The guests are as wide-ranging as the questions and the unpredictability of the format ensures that every episode is different, every episode is exciting.
“What are your memories of 9/11”?
“What’s your most treasured relationship with someone over 65”?
“Have you ever seen a ghost”?
“Do you believe in love at first sight”
Personality Bingo aims to give you a rounded, yet unexpected insight into the intricacies of its many guests. Previous episodes include Paul Howard (Ross O Carrol Kelly), Mary Byrne (X-Factor), Mark O’Halloran (Adam and Paul) Jarlath Regan (An Irishman Abroad), Marina Carr (By The Bog of Cats), Paul Ryder (Ireland’s Got Talent), Clare Monnelly (Moone Boy) and John Butler (Handsome Devil).
1. Always Meet Your Heroes
“Never meet your heroes”. A well-worn phrase that haunted me for years.
Why? Why wouldn’t I want to meet my heroes? A person I admire? Whose work I adore? Who has helped to shape me into who I am today?
The answer? Fear.
The fear you’ll discover who they really are, who you hoped they weren’t.
Your favourite singer lip-syncs.
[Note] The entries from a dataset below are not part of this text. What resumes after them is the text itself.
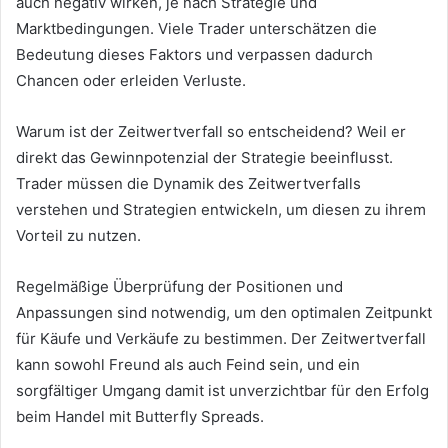
auch negativ wirken, je nach Strategie und
Marktbedingungen. Viele Trader unterschätzen die
Bedeutung dieses Faktors und verpassen dadurch
Chancen oder erleiden Verluste.
Warum ist der Zeitwertverfall so entscheidend? Weil er
direkt das Gewinnpotenzial der Strategie beeinflusst.
Trader müssen die Dynamik des Zeitwertverfalls
verstehen und Strategien entwickeln, um diesen zu ihrem
Vorteil zu nutzen.
Regelmäßige Überprüfung der Positionen und
Anpassungen sind notwendig, um den optimalen Zeitpunkt
für Käufe und Verkäufe zu bestimmen. Der Zeitwertverfall
kann sowohl Freund als auch Feind sein, und ein
sorgfältiger Umgang damit ist unverzichtbar für den Erfolg
beim Handel mit Butterfly Spreads.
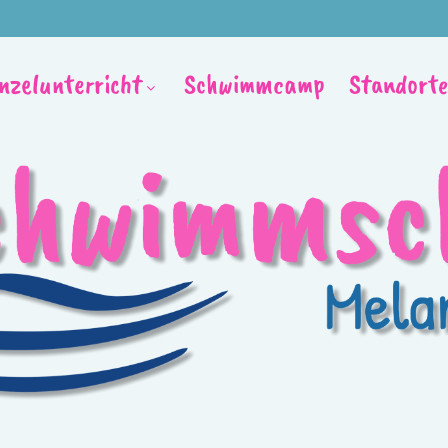
inzelunterricht
Schwimmcamp
Standorte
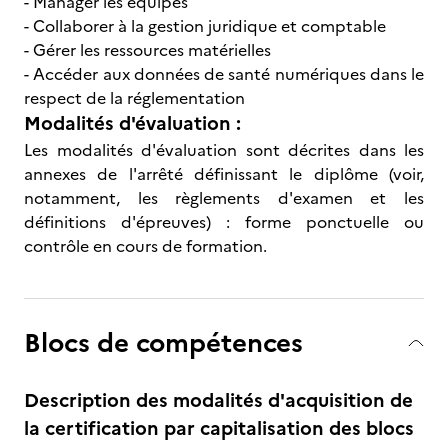
- Manager les équipes
- Collaborer à la gestion juridique et comptable
- Gérer les ressources matérielles
- Accéder aux données de santé numériques dans le
respect de la réglementation
Modalités d'évaluation :
Les modalités d'évaluation sont décrites dans les
annexes de l'arrêté définissant le diplôme (voir,
notamment, les règlements d'examen et les
définitions d'épreuves) : forme ponctuelle ou
contrôle en cours de formation.
Blocs de compétences
Description des modalités d'acquisition de
la certification par capitalisation des blocs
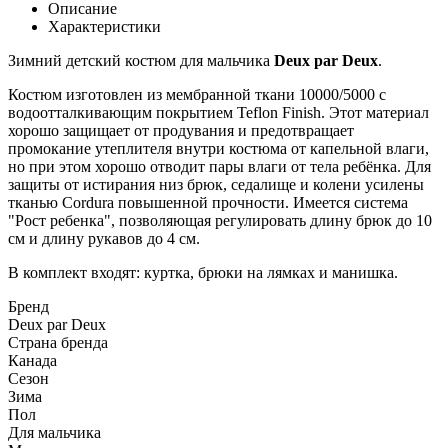
Описание
Характеристики
Зимний детский костюм для мальчика
Deux par Deux
.
Костюм изготовлен из мембранной ткани 10000/5000 с
водоотталкивающим покрытием Teflon Finish. Этот материал
хорошо защищает от продувания и предотвращает
промокание утеплителя внутри костюма от капельной влаги,
но при этом хорошо отводит пары влаги от тела ребёнка. Для
защиты от истирания низ брюк, седалище и колени усилены
тканью Cordura повышенной прочности. Имеется система
"Рост ребенка", позволяющая регулировать длину брюк до 10
см и длину рукавов до 4 см.
В комплект входят: куртка, брюки на лямках и манишка.
Бренд
Deux par Deux
Страна бренда
Канада
Сезон
Зима
Пол
Для мальчика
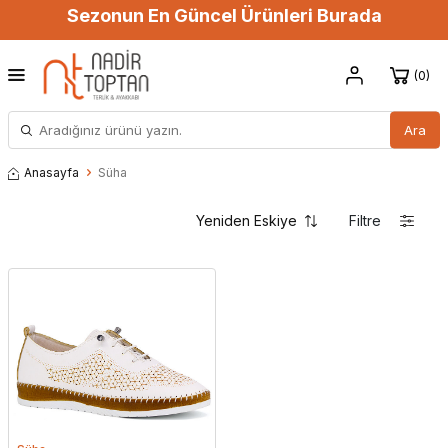
Sezonun En Güncel Ürünleri Burada
0
Ara
Anasayfa
Süha
Filtre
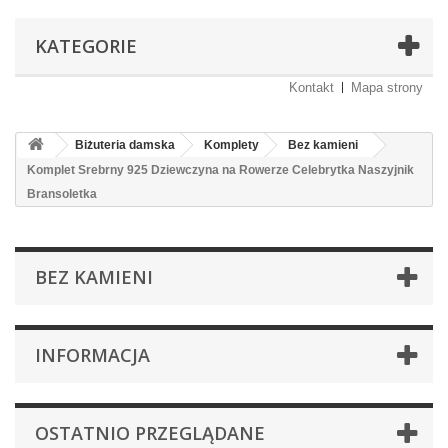
KATEGORIE
Kontakt
Mapa strony
Biżuteria damska
Komplety
Bez kamieni
Komplet Srebrny 925 Dziewczyna na Rowerze Celebrytka Naszyjnik
Bransoletka
BEZ KAMIENI
INFORMACJA
OSTATNIO PRZEGLĄDANE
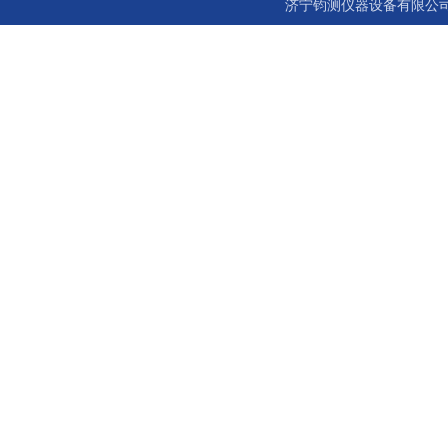
济宁钧测仪器设备有限公司 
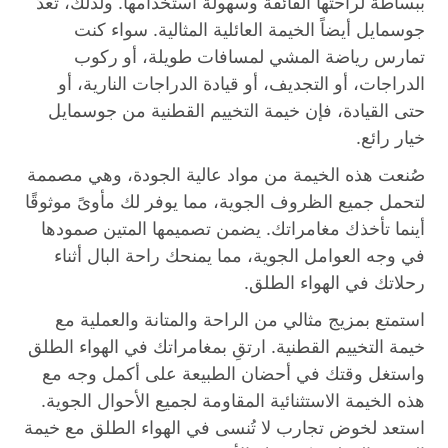
ببساطة لراحتها الفائقة وسهولة استخدامها. ولذلك، تُعدّ
جوسمايل أيضاً الخيمة العائلية المثالية. سواء كنت
تمارس رياضة المشي لمسافات طويلة، أو ركوب
الدراجات، أو التجديف، أو قيادة الدراجات النارية، أو
حتى القيادة، فإن خيمة التخييم القطنية من جوسمايل
خيار رائع.
صُنعت هذه الخيمة من مواد عالية الجودة، وهي مصممة
لتحمل جميع الظروف الجوية، مما يوفر لك مأوىً موثوقًا
أينما تأخذك مغامراتك. يضمن تصميمها المتين صمودها
في وجه العوامل الجوية، مما يمنحك راحة البال أثناء
رحلاتك في الهواء الطلق.
استمتع بمزيج مثالي من الراحة والمتانة والعملية مع
خيمة التخييم القطنية. ارتقِ بمغامراتك في الهواء الطلق
واستغل وقتك في أحضان الطبيعة على أكمل وجه مع
هذه الخيمة الاستثنائية المقاومة لجميع الأحوال الجوية.
استعد لخوض تجارب لا تُنسى في الهواء الطلق مع خيمة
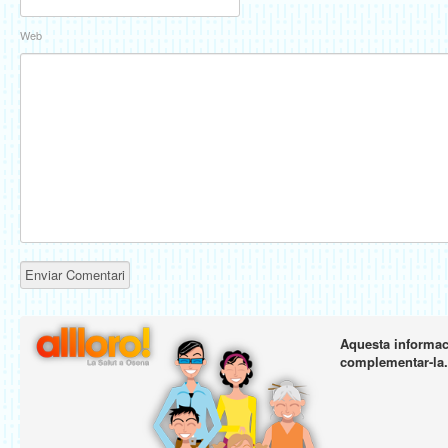
Web
Aquesta informaci
complementar-la.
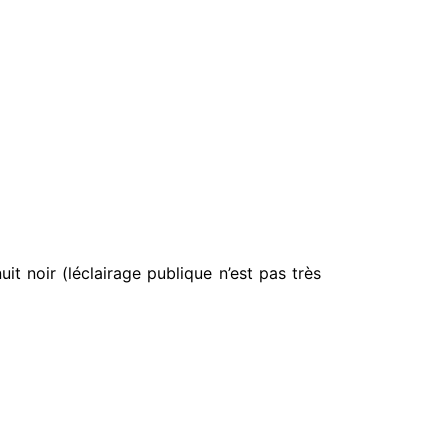
uit noir (léclairage publique n’est pas très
Your favourite footballer smokes. Your favourite comedian’s darkest jokes are actually rooted in disturbing amounts of truth.
When we put people on pedestals, it sets up a fall. And, by their very nature, heroes live on pedestals.
However, this has not been my experience. My heroes have consistently turned out to be kind, smart, decent people. Now, there are a few reasons as to why this might be.
One? I have a great taste in heroes.
But, two? I think my taste in heroes mirrors my taste in podcasts. Integrity is the priority. Or at the very least, a talent for faking it.
Now, I’m under no illusions. Getting to the top of your chosen industry, whatever that may be, suggests, if not demands, a certain level of ego and ambition to get you there, never mind to keep you there. But, it’s also possible that the actual act of getting there relaxes that ambition, softens the ego.
In some cases, I think that’s possible. In others, I’m sure the opposite.
But, it’s also possible that those who are at the top, got there because…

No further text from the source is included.